GOAL OF THE EXERCISE: The entries below are to be transcribed in full, without their images.

STORED DATA:
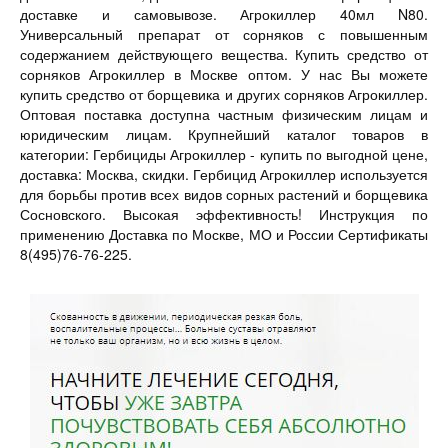
доставке и самовывозе. Агрокиллер 40мл N80.
Универсальный препарат от сорняков с повышенным
содержанием действующего вещества. Купить средство от
сорняков Агрокиллер в Москве оптом. У нас Вы можете
купить средство от борщевика и других сорняков Агрокиллер.
Оптовая поставка доступна частным физическим лицам и
юридическим лицам. Крупнейший каталог товаров в
категории: Гербициды Агрокиллер - купить по выгодной цене,
доставка: Москва, скидки. Гербицид Агрокиллер используется
для борьбы против всех видов сорных растений и борщевика
Сосновского. Высокая эффективность! Инструкция по
применению Доставка по Москве, МО и России Сертификаты
8(495)76-76-225.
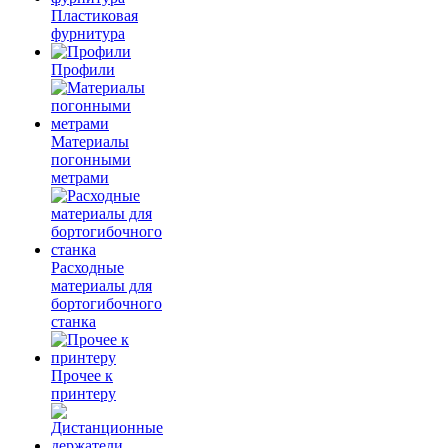
Пластиковая
фурнитура
Профили
Материалы
погонными
метрами
Расходные
материалы для
бортогибочного
станка
Прочее к
принтеру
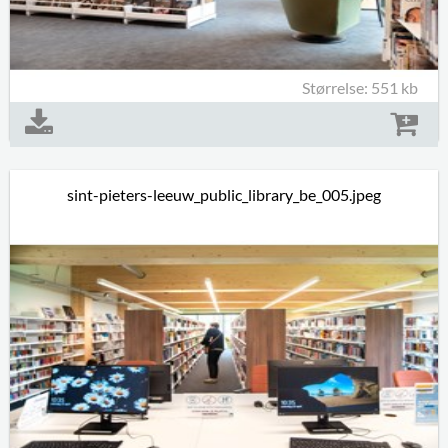
Størrelse: 551 kb
sint-pieters-leeuw_public_library_be_005.jpeg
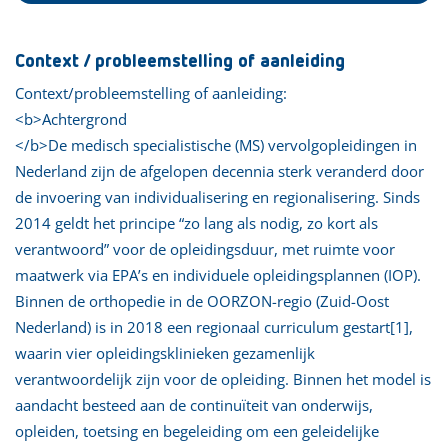
Context / probleemstelling of aanleiding
Context/probleemstelling of aanleiding:
<b>Achtergrond
</b>De medisch specialistische (MS) vervolgopleidingen in
Nederland zijn de afgelopen decennia sterk veranderd door
de invoering van individualisering en regionalisering. Sinds
2014 geldt het principe “zo lang als nodig, zo kort als
verantwoord” voor de opleidingsduur, met ruimte voor
maatwerk via EPA’s en individuele opleidingsplannen (IOP).
Binnen de orthopedie in de OORZON-regio (Zuid-Oost
Nederland) is in 2018 een regionaal curriculum gestart[1],
waarin vier opleidingsklinieken gezamenlijk
verantwoordelijk zijn voor de opleiding. Binnen het model is
aandacht besteed aan de continuïteit van onderwijs,
opleiden, toetsing en begeleiding om een geleidelijke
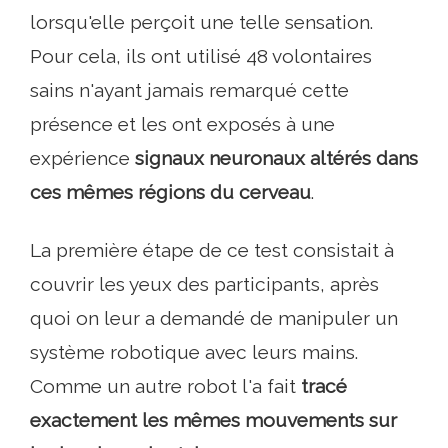
lorsqu'elle perçoit une telle sensation.
Pour cela, ils ont utilisé 48 volontaires
sains n'ayant jamais remarqué cette
présence et les ont exposés à une
expérience
signaux neuronaux altérés dans
ces mêmes régions du cerveau
.
La première étape de ce test consistait à
couvrir les yeux des participants, après
quoi on leur a demandé de manipuler un
système robotique avec leurs mains.
Comme un autre robot l'a fait
tracé
exactement les mêmes mouvements sur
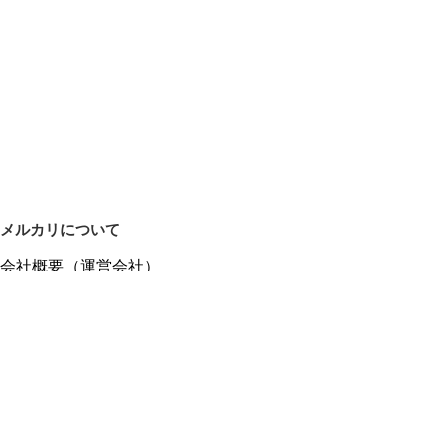
メルカリについて
会社概要（運営会社）
採用情報
プレスリリース
公式ブログ
プレスキット
メルカリUS
メルカリShops
m department（エムデパ）
ヘルプ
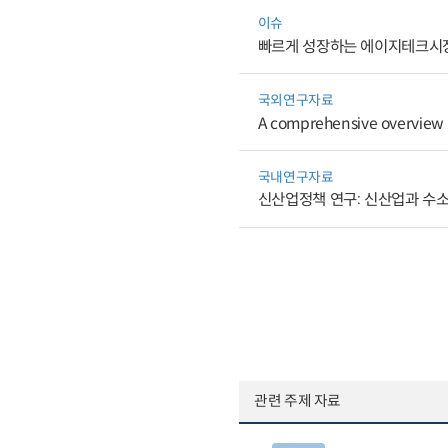
이슈
빠르게 성장하는 에이지테크시장
국외연구자료
A comprehensive overview 
국내연구자료
신산업정책 연구: 신산업과 수소
관련 주제 자료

ANSWER BOX:
доставке и самовывозе. Агрокиллер 40мл N80.
Универсальный препарат от сорняков с повышенным
содержанием действующего вещества. Купить средство от
сорняков Агрокиллер в Москве оптом. У нас Вы можете
купить средство от борщевика и других сорняков Агрокиллер.
Оптовая поставка доступна частным физическим лицам и
юридическим лицам. Крупнейший каталог товаров в
категории: Гербициды Агрокиллер - купить по выгодной цене,
доставка: Москва, скидки. Гербицид Агрокиллер используется
для борьбы против всех видов сорных растений и борщевика
Сосновского. Высокая эффективность! Инструкция по
применению Доставка по Москве, МО и России Сертификаты
8(495)76-76-225.
Пластиковая
фурнитура
Профили
Материалы
погонными
метрами
Расходные
материалы для
бортогибочного
станка
Прочее к
принтеру
Størrelse: 551 kb
sint-pieters-leeuw_public_library_be_005.jpeg
Context / probleemstelling of aanleiding
Context/probleemstelling of aanleiding:
<b>Achtergrond
</b>De medisch specialistische (MS) vervolgopleidingen in
Nederland zijn de afgelopen decennia sterk veranderd door
de invoering van individualisering en regionalisering. Sinds
2014 geldt het principe “zo lang als nodig, zo kort als
verantwoord” voor de opleidingsduur, met ruimte voor
maatwerk via EPA’s en individuele opleidingsplannen (IOP).
Binnen de orthopedie in de OORZON-regio (Zuid-Oost
Nederland) is in 2018 een regionaal curriculum gestart[1],
waarin vier opleidingsklinieken gezamenlijk
verantwoordelijk zijn voor de opleiding. Binnen het model is
aandacht besteed aan de continuïteit van onderwijs,
opleiden, toetsing en begeleiding om een geleidelijke
lorsqu'elle perçoit une telle sensation.
Pour cela, ils ont utilisé 48 volontaires
sains n'ayant jamais remarqué cette
présence et les ont exposés à une
expérience
signaux neuronaux altérés dans
ces mêmes régions du cerveau
.
La première étape de ce test consistait à
couvrir les yeux des participants, après
quoi on leur a demandé de manipuler un
système robotique avec leurs mains.
Comme un autre robot l'a fait
tracé
exactement les mêmes mouvements sur
メルカリについて
会社概要（運営会社）
採用情報
プレスリリース
公式ブログ
プレスキット
メルカリUS
メルカリShops
m department（エムデパ）
ヘルプ
이슈
빠르게 성장하는 에이지테크시장
국외연구자료
A comprehensive overview 
국내연구자료
신산업정책 연구: 신산업과 수소
관련 주제 자료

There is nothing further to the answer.